Is it possible to add a delay in crafting? Each stage crafted this way takes longer to cook-> prep?
Immersion suggestion, add some items that provide crafting "translation."
Example:
- Right now, if you look up a recipe that uses toast, but you have none, you can't make it.
- With this suggestion, if you have a toaster, then bread will fulfill the toast requirement.
- Add a bread machine and it now sees dough as bread as toast.
This can also relate to #305 and #309. (As well as anything that comes up with the icemaker, etc.)
If you add a JSON for external blocks, pack developers could add other processing blocks, like Pam's ( #353) or Crayfish (#373). (You might need to add some non-slip carpeting to help link the huge Iron Chef kitchens that you're inspiring.)
I'm curious: habe you given this mich thought already?
I got thinking about this and came across a few potential problems - it would be very interesting to hear your thoughts on this, of you've had some - before I clone the code and play around with it.
First there is the conceptional issue with alternate recipes or recipes using (ore) dictionary ingredients. When there are mutilple recipes for some food that's not immediately an issue since he player can select which ingredients he or she wants to use.but for cascading crafting we might run into problems if one of the ingredients that has to be crafted has multiple recipes. But that is only if this case occurs at all.
Then there is the question on how to handle the process of finding possible "cascading recipes".
My first idea would be to handle even shaped recipes as shapeless (which, for the purpose of checking whether the player has all ingredients and for auto-crafting them, should be OK). If we then increase the number of possible ingredients from nine to infinite we can actually represent an entire tree of cascading recipes in one such structure.
And while increases the recipe list the performance impact of the recursion would mostly happen during initialization...
From a quick glance at the code it seems to me that approach might work and fit in with the existing code.
Still I'd be very happy to hear your thoughts on this, since I guess you might already have put some thinking into this issue.
Kind regards!
You were probably referring to the OP, but I've given it thought so here's what I got. You can have a priority system, make the player prepare, or fail.
For example, say toast can be made in two different mods, one by smelting bread and one by crafting a frying pan, butter and bread. Plus, you have a dedicated toaster that converts bread to toast. You have all the ingredients for all three versions (including a fueled oven and toaster). Assume a recipe calls for toast and any of the three will suffice.

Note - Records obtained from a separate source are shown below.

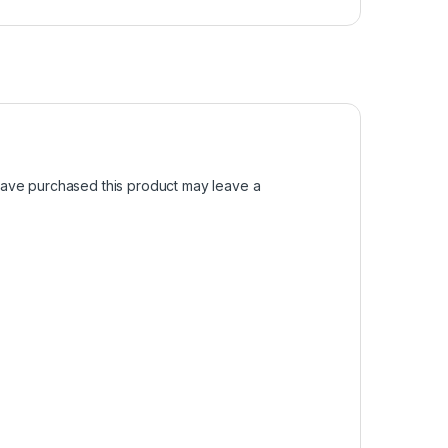
ave purchased this product may leave a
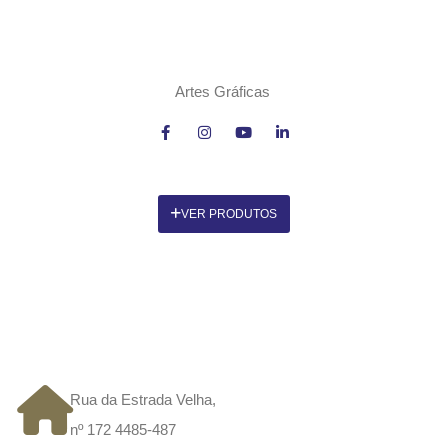
Artes Gráficas
VER PRODUTOS
CONTACTOS
Rua da Estrada Velha,
nº 172 4485-487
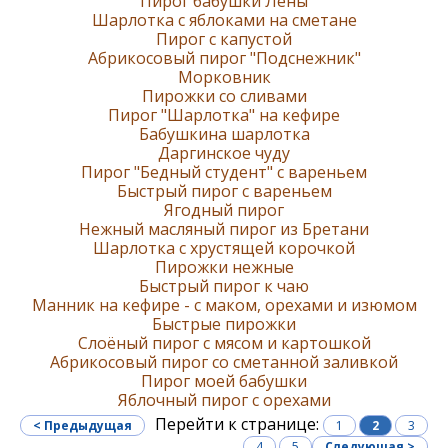
Пирог бабушки Лены
Шарлотка с яблоками на сметане
Пирог с капустой
Абрикосовый пирог "Подснежник"
Морковник
Пирожки со сливами
Пирог "Шарлотка" на кефире
Бабушкина шарлотка
Даргинское чуду
Пирог "Бедный студент" с вареньем
Быстрый пирог с вареньем
Ягодный пирог
Нежный масляный пирог из Бретани
Шарлотка с хрустящей корочкой
Пирожки нежные
Быстрый пирог к чаю
Манник на кефире - с маком, орехами и изюмом
Быстрые пирожки
Слоёный пирог с мясом и картошкой
Абрикосовый пирог со сметанной заливкой
Пирог моей бабушки
Яблочный пирог с орехами
Перейти к странице:
< Предыдущая
1
2
3
4
5
Следующая >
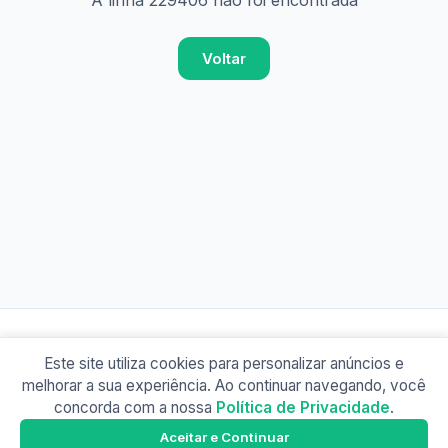
A linha 229406 não foi encontrada
Voltar
Este site utiliza cookies para personalizar anúncios e
© 2026 Busão BR
melhorar a sua experiência. Ao continuar navegando, você
Sobre
Contato
Política de Privacidade
concorda com a nossa
Política de Privacidade
.
Busão SP
Google Play
Aceitar e Continuar
Baixe o app e tenha os horários offline!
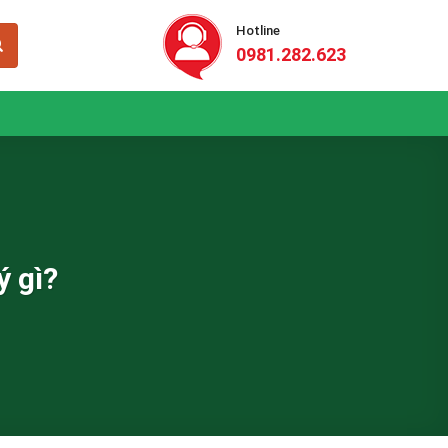
Hotline
0981.282.623
ý gì?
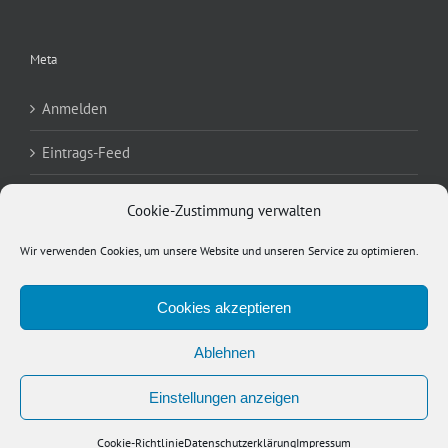
Meta
Anmelden
Eintrags-Feed
Kommentar-Feed
Cookie-Zustimmung verwalten
WordPress.org
Wir verwenden Cookies, um unsere Website und unseren Service zu optimieren.
Cookies akzeptieren
Ablehnen
Copyright 2012 Avada | All Rights Reserved | Powered by
WordPress
|
Einstellungen anzeigen
Theme Fusion
Facebook
X
YouTube
Instagram
E-
Cookie-Richtlinie
Datenschutzerklärung
Impressum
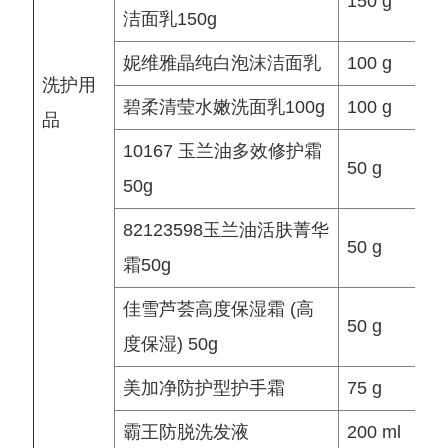
150 g
洁面乳150g
妮维雅晶纯白泡沫洁面乳
100 g
洗护用
碧柔清莹水嫩洗面乳100g
100 g
品
10167 玉兰油多效修护霜
50 g
50g
82123598玉兰油活肤菁华
50 g
霜50g
佳雪芦荟高度保湿霜 (高
50 g
度保湿) 50g
美加净防护型护手霜
75 g
霸王防脱洗发液
200 ml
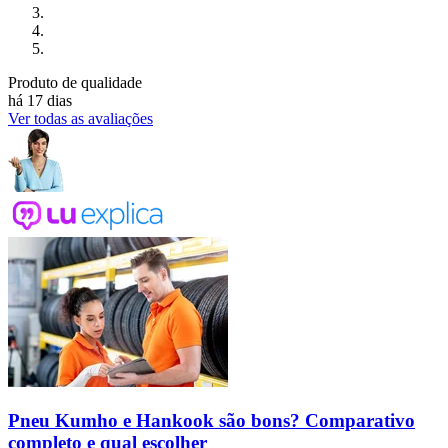
Produto de qualidade
há 17 dias
Ver todas as avaliações
Pneu Kumho e Hankook são bons? Comparativo
completo e qual escolher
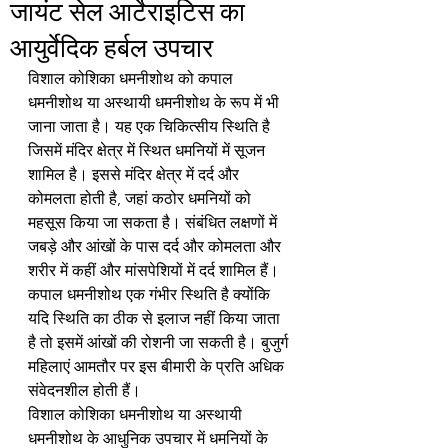
जायंट सेल आर्टेराइटिस का
आयुर्वेदिक हर्बल उपचार
विशाल कोशिका धमनीशोथ को कपाल 
धमनीशोथ या अस्थायी धमनीशोथ के रूप में भी 
जाना जाता है। यह एक चिकित्सीय स्थिति है 
जिसमें मंदिर क्षेत्र में स्थित धमनियों में सूजन 
शामिल है। इससे मंदिर क्षेत्र में दर्द और 
कोमलता होती है, जहां कठोर धमनियों को 
महसूस किया जा सकता है। संबंधित लक्षणों में 
जबड़े और आंखों के पास दर्द और कोमलता और 
शरीर में कहीं और मांसपेशियों में दर्द शामिल हैं। 
कपाल धमनीशोथ एक गंभीर स्थिति है क्योंकि 
यदि स्थिति का ठीक से इलाज नहीं किया जाता 
है तो इसमें आंखों की रोशनी जा सकती है। बुजुर्ग 
महिलाएं आमतौर पर इस बीमारी के प्रति अधिक 
संवेदनशील होती हैं।
विशाल कोशिका धमनीशोथ या अस्थायी 
धमनीशोथ के आधुनिक उपचार में धमनियों के 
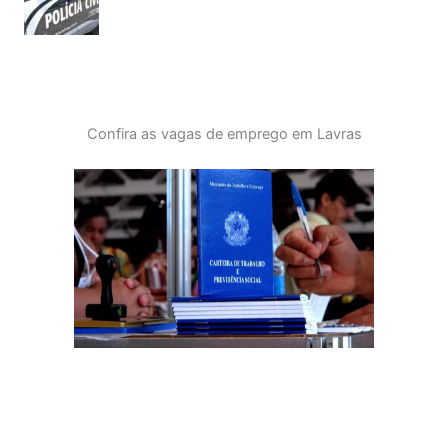
Confira as vagas de emprego em Lavras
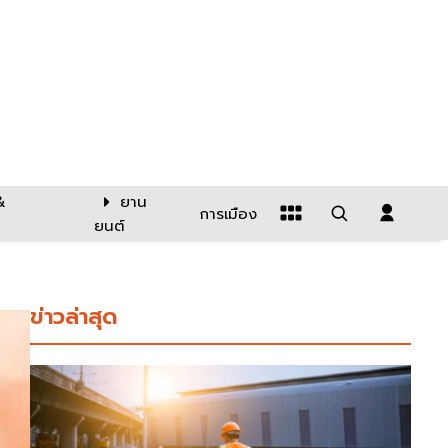
&
ยาน
การเมือง
ยนต์
ข่าวล่าสุด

Priority) You can give priority to the toaster, since it's a dedicated machine. If there's no toaster, priority goes to the oven (assuming the results can be brought back in) because it's more immersive than grid crafting.
Prepare) Have recipe cards or something a player can use (like filters) on processing machines to limit requests. This makes more work for the player (and coder) and has the autocrafting issue of having to pre-register every recipe.
Fail) You can refuse the request because it's not clear, forcing players to remove the toaster and frying pan to limit the options. However, that causes problems if the frying pan is needed later.
I'd suggest a combo idea. Use dedicated, or semi-dedicated items with priority. Give them in inventory that works as a filter (i.e., the toaster has slots, you put bread and poptarts in them so those items can be used, but will be taken from the pantry and fridge first with the internal buffer used last). The player can make recipe cards that will have priority over the regular system (i.e., like an autocrafting pattern that is checked before the list of crafting possibilities). When the chain isn't clear, don't do it (players need to maintain their workspace, it's not magic).
I'm inclined towards a much simpler system based on predefined recipe books you would most likely be able to find as dungeon loot. For example there would be a cheese themed book providing several cheesy meals as cascade recipes. Placing these in a bookshelf in the kitchen would make them available in the cooking table.
That way the recursive recipe scanning can be limited to those few selected items.
The toaster is not meant to be an automated piece of the kitchen, therefore it doesn't appear in the cooking table right now either. I'd also go as far as excluding the oven from this, given it's an asynchronous process unlike the crafting.